**Task goal:** An exact restatement of the data below, with the pictures removed, is the required answer.

(Saved entries)
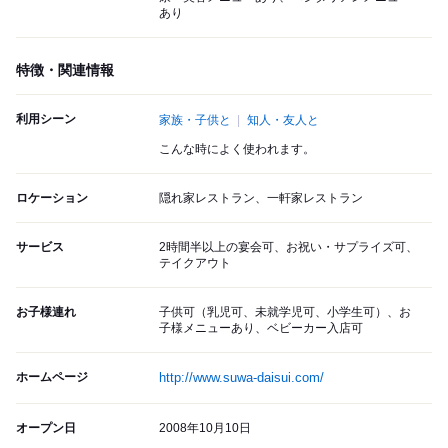
あり
特徴・関連情報
利用シーン
家族・子供と
知人・友人と
こんな時によく使われます。
ロケーション
隠れ家レストラン、一軒家レストラン
サービス
2時間半以上の宴会可、お祝い・サプライズ可、
テイクアウト
お子様連れ
子供可（乳児可、未就学児可、小学生可）、お
子様メニューあり、ベビーカー入店可
ホームページ
http://www.suwa-daisui.com/
オープン日
2008年10月10日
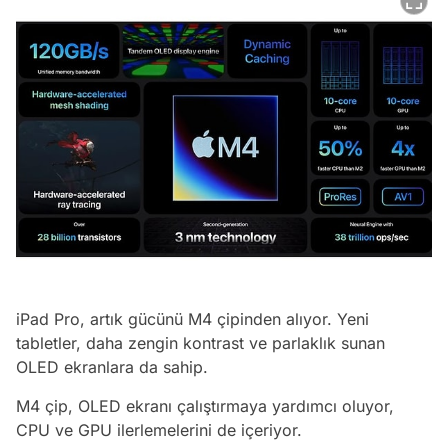
iPad Pro, artık gücünü M4 çipinden alıyor. Yeni
tabletler, daha zengin kontrast ve parlaklık sunan
OLED ekranlara da sahip.
M4 çip, OLED ekranı çalıştırmaya yardımcı oluyor,
CPU ve GPU ilerlemelerini de içeriyor.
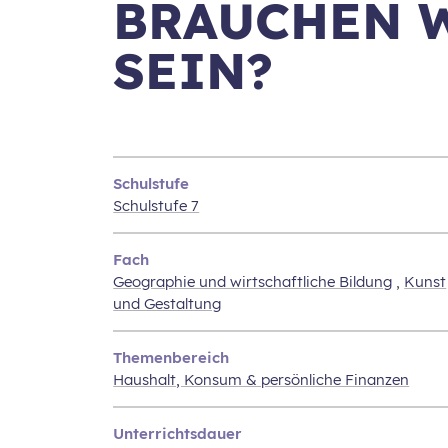
BRAUCHEN W
SEIN?
Schulstufe
Schulstufe 7
Fach
Geographie und wirtschaftliche Bildung
,
Kunst
und Gestaltung
Themenbereich
Haushalt, Konsum & persönliche Finanzen
Unterrichtsdauer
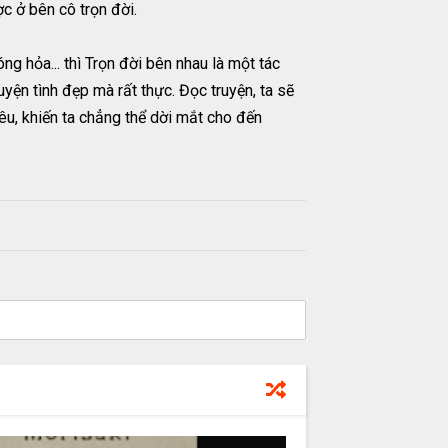
c ở bên cô trọn đời.
g hỏa... thì Trọn đời bên nhau là một tác
ện tình đẹp mà rất thực. Đọc truyện, ta sẽ
u, khiến ta chẳng thể dời mắt cho đến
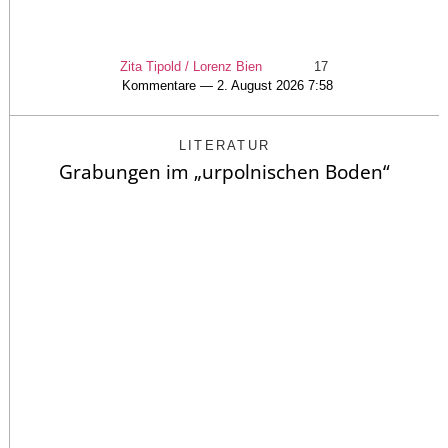
Zita Tipold / Lorenz Bien
17
Kommentare — 2. August 2026 7:58
LITERATUR
Grabungen im „urpolnischen Boden“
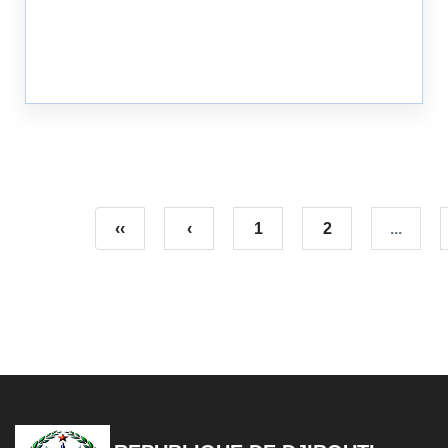
‹‹
‹
1
2
...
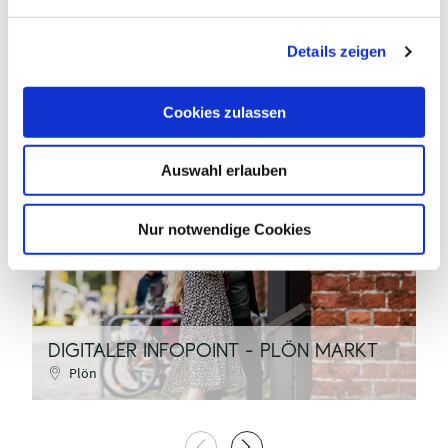
n
g
Details zeigen
s
a
u
Cookies zulassen
s
w
Auswahl erlauben
a
TI GPS / Anne Weise
h
l
Nur notwendige Cookies
©
DIGITALER INFOPOINT - PLÖN MARKT
D
Plön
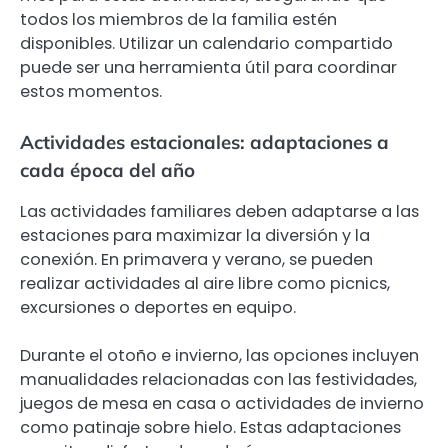
todos los miembros de la familia estén
disponibles. Utilizar un calendario compartido
puede ser una herramienta útil para coordinar
estos momentos.
Actividades estacionales: adaptaciones a
cada época del año
Las actividades familiares deben adaptarse a las
estaciones para maximizar la diversión y la
conexión. En primavera y verano, se pueden
realizar actividades al aire libre como picnics,
excursiones o deportes en equipo.
Durante el otoño e invierno, las opciones incluyen
manualidades relacionadas con las festividades,
juegos de mesa en casa o actividades de invierno
como patinaje sobre hielo. Estas adaptaciones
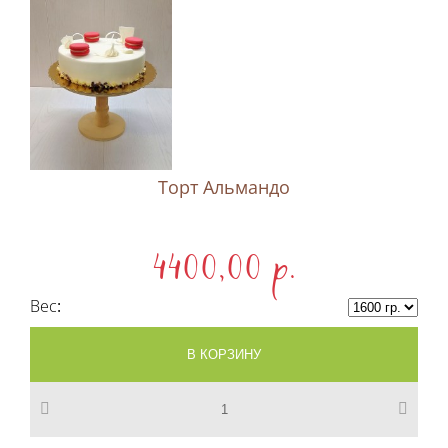
Торт Альмандо
4400,00 p.
Вес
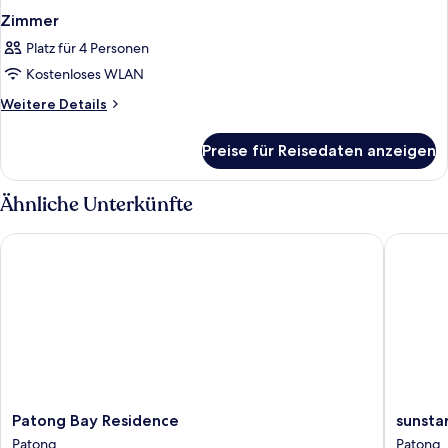
Zimmer
Platz für 4 Personen
Kostenloses WLAN
Weitere
Weitere Details
Details
für
Preise für Reisedaten anzeigen
Zimmer
Ähnliche Unterkünfte
Patong Bay Residence
sunstar 
Patong
sunstar
Patong Bay Residence
sunsta
Bay
palace
Patong
Patong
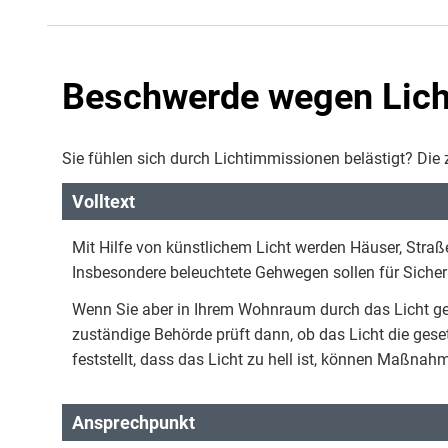
Beschwerde wegen Licht
Sie fühlen sich durch Lichtimmissionen belästigt? D
Volltext
Mit Hilfe von künstlichem Licht werden Häuser, Straß
Insbesondere beleuchtete Gehwegen sollen für Sicher
Wenn Sie aber in Ihrem Wohnraum durch das Licht ge
zuständige Behörde prüft dann, ob das Licht die gese
feststellt, dass das Licht zu hell ist, können Maßnah
Ansprechpunkt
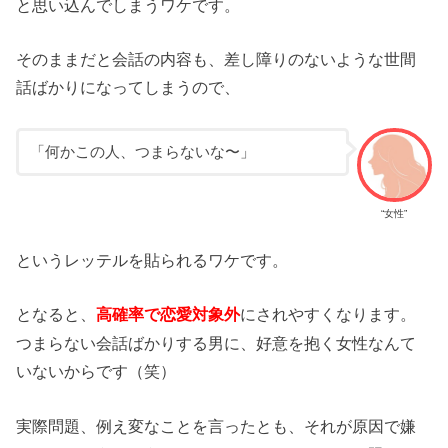
と思い込んでしまうワケです。
そのままだと会話の内容も、差し障りのないような世間
話ばかりになってしまうので、
「何かこの人、つまらないな〜」
“女性”
というレッテルを貼られるワケです。
となると、
にされやすくなります。
高確率で恋愛対象外
つまらない会話ばかりする男に、好意を抱く女性なんて
いないからです（笑）
実際問題、例え変なことを言ったとも、それが原因で嫌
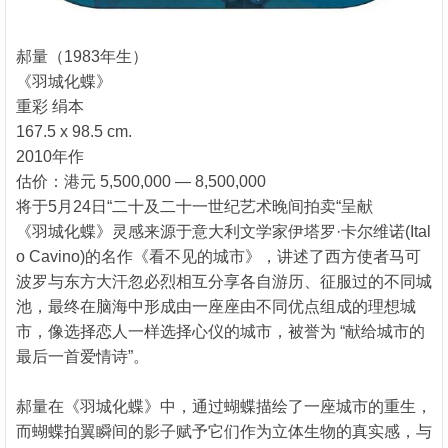
郝量（1983年生）
《羽城化蝶》
重彩 绢本
167.5 x 98.5 cm.
2010年作
估价：港元 5,500,000 — 8,500,000
将于5月24日“二十及二十一世纪艺术晚间拍卖“呈献
《羽城化蝶》灵感来源于意大利文学家伊塔罗·卡尔维诺(Ital
o Cavino)的名作《看不见的城市》，讲述了西方使者马可
波罗与东方大汗忽必烈相互分享各自游历、征服过的不同城
池，最终在脑海中形成由一座座由不同优点组成的理想城
市，像选择恋人一样选择心仪的城市，被誉为 “献给城市的
最后一首爱情诗”。
郝量在《羽城化蝶》中，通过蝴蝶描绘了一座城市的重生，
而蝴蝶拍翼瞬间的影子赋予它们作为立体生物的真实感，与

**Response to the exercise:**
あり
特徴・関連情報
利用シーン
家族・子供と
知人・友人と
こんな時によく使われます。
ロケーション
隠れ家レストラン、一軒家レストラン
サービス
2時間半以上の宴会可、お祝い・サプライズ可、
テイクアウト
お子様連れ
子供可（乳児可、未就学児可、小学生可）、お
子様メニューあり、ベビーカー入店可
ホームページ
http://www.suwa-daisui.com/
オープン日
2008年10月10日
iPad Pro, artık gücünü M4 çipinden alıyor. Yeni
tabletler, daha zengin kontrast ve parlaklık sunan
OLED ekranlara da sahip.
M4 çip, OLED ekranı çalıştırmaya yardımcı oluyor,
CPU ve GPU ilerlemelerini de içeriyor.
BRAUCHEN W
SEIN?
Schulstufe
Schulstufe 7
Fach
Geographie und wirtschaftliche Bildung
,
Kunst
und Gestaltung
Themenbereich
Haushalt, Konsum & persönliche Finanzen
Unterrichtsdauer
c ở bên cô trọn đời.
g hỏa... thì Trọn đời bên nhau là một tác
ện tình đẹp mà rất thực. Đọc truyện, ta sẽ
u, khiến ta chẳng thể dời mắt cho đến
Zita Tipold / Lorenz Bien
17
Kommentare — 2. August 2026 7:58
LITERATUR
Grabungen im „urpolnischen Boden“
‹‹
‹
1
2
...
n
g
Details zeigen
s
a
u
Cookies zulassen
s
w
Auswahl erlauben
a
TI GPS / Anne Weise
h
l
Nur notwendige Cookies
©
DIGITALER INFOPOINT - PLÖN MARKT
D
Plön
todos los miembros de la familia estén
disponibles. Utilizar un calendario compartido
puede ser una herramienta útil para coordinar
estos momentos.
Actividades estacionales: adaptaciones a
cada época del año
Las actividades familiares deben adaptarse a las
estaciones para maximizar la diversión y la
conexión. En primavera y verano, se pueden
realizar actividades al aire libre como picnics,
excursiones o deportes en equipo.
Durante el otoño e invierno, las opciones incluyen
manualidades relacionadas con las festividades,
juegos de mesa en casa o actividades de invierno
como patinaje sobre hielo. Estas adaptaciones
Торт Альмандо
4400,00 p.
Вес
Zimmer
Platz für 4 Personen
Kostenloses WLAN
Weitere
Weitere Details
Details
für
Preise für Reisedaten anzeigen
Zimmer
Ähnliche Unterkünfte
Patong Bay Residence
sunstar 
Patong
sunstar
Patong Bay Residence
sunsta
Bay
palace
Patong
Patong
Beschwerde wegen Licht
Sie fühlen sich durch Lichtimmissionen belästigt? D
Volltext
Mit Hilfe von künstlichem Licht werden Häuser, Straß
Insbesondere beleuchtete Gehwegen sollen für Sicher
Wenn Sie aber in Ihrem Wohnraum durch das Licht ge
zuständige Behörde prüft dann, ob das Licht die gese
feststellt, dass das Licht zu hell ist, können Maßnah
Ansprechpunkt
と思い込んでしまうワケです。
そのままだと会話の内容も、差し障りのないような世間
話ばかりになってしまうので、
「何かこの人、つまらないな〜」
“女性”
というレッテルを貼られるワケです。
となると、
にされやすくなります。
高確率で恋愛対象外
つまらない会話ばかりする男に、好意を抱く女性なんて
いないからです（笑）
実際問題、例え変なことを言ったとも、それが原因で嫌
郝量（1983年生）
《羽城化蝶》
重彩 绢本
167.5 x 98.5 cm.
2010年作
估价：港元 5,500,000 — 8,500,000
将于5月24日“二十及二十一世纪艺术晚间拍卖“呈献
《羽城化蝶》灵感来源于意大利文学家伊塔罗·卡尔维诺(Ital
o Cavino)的名作《看不见的城市》，讲述了西方使者马可
波罗与东方大汗忽必烈相互分享各自游历、征服过的不同城
池，最终在脑海中形成由一座座由不同优点组成的理想城
市，像选择恋人一样选择心仪的城市，被誉为 “献给城市的
最后一首爱情诗”。
郝量在《羽城化蝶》中，通过蝴蝶描绘了一座城市的重生，
而蝴蝶拍翼瞬间的影子赋予它们作为立体生物的真实感，与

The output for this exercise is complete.